_WORKING DATA_
----------

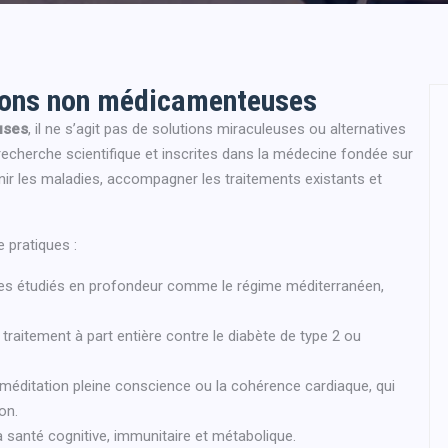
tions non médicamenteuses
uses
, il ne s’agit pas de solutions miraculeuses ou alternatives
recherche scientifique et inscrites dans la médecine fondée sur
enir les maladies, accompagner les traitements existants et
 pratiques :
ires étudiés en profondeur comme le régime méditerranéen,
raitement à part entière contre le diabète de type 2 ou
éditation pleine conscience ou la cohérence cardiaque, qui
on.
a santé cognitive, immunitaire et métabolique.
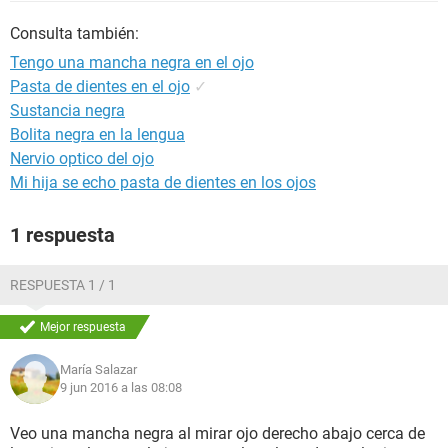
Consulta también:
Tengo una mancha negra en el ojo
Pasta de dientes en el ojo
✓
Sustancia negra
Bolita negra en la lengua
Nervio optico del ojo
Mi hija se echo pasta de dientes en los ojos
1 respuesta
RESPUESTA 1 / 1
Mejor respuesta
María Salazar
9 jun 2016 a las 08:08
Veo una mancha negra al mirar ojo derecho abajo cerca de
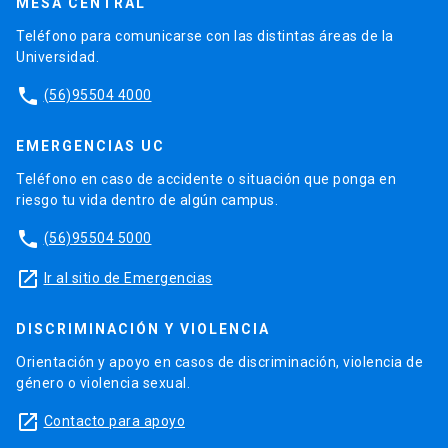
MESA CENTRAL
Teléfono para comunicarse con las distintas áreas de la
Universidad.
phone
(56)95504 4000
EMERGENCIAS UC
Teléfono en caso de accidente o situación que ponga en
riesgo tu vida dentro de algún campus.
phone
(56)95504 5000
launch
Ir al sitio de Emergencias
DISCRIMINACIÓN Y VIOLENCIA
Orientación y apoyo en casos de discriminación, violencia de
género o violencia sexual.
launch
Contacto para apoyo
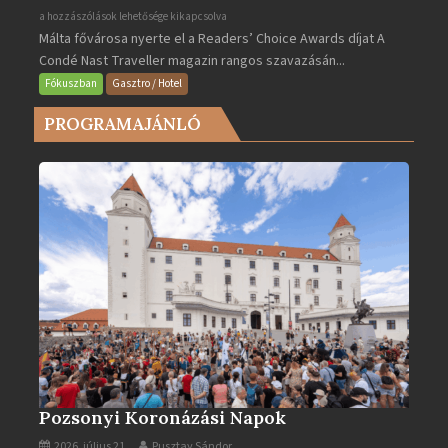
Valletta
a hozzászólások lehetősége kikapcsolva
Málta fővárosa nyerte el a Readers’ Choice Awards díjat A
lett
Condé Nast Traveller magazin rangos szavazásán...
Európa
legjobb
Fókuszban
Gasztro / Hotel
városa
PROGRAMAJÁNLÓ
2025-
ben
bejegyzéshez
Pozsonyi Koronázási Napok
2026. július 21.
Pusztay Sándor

----------

_TASK_
Scan the listing above, and wherever a line holds the word "negra", copy it.

_THE COMPLETED TASK_
Tengo una mancha negra en el ojo
Sustancia negra
Bolita negra en la lengua
Veo una mancha negra al mirar ojo derecho abajo cerca de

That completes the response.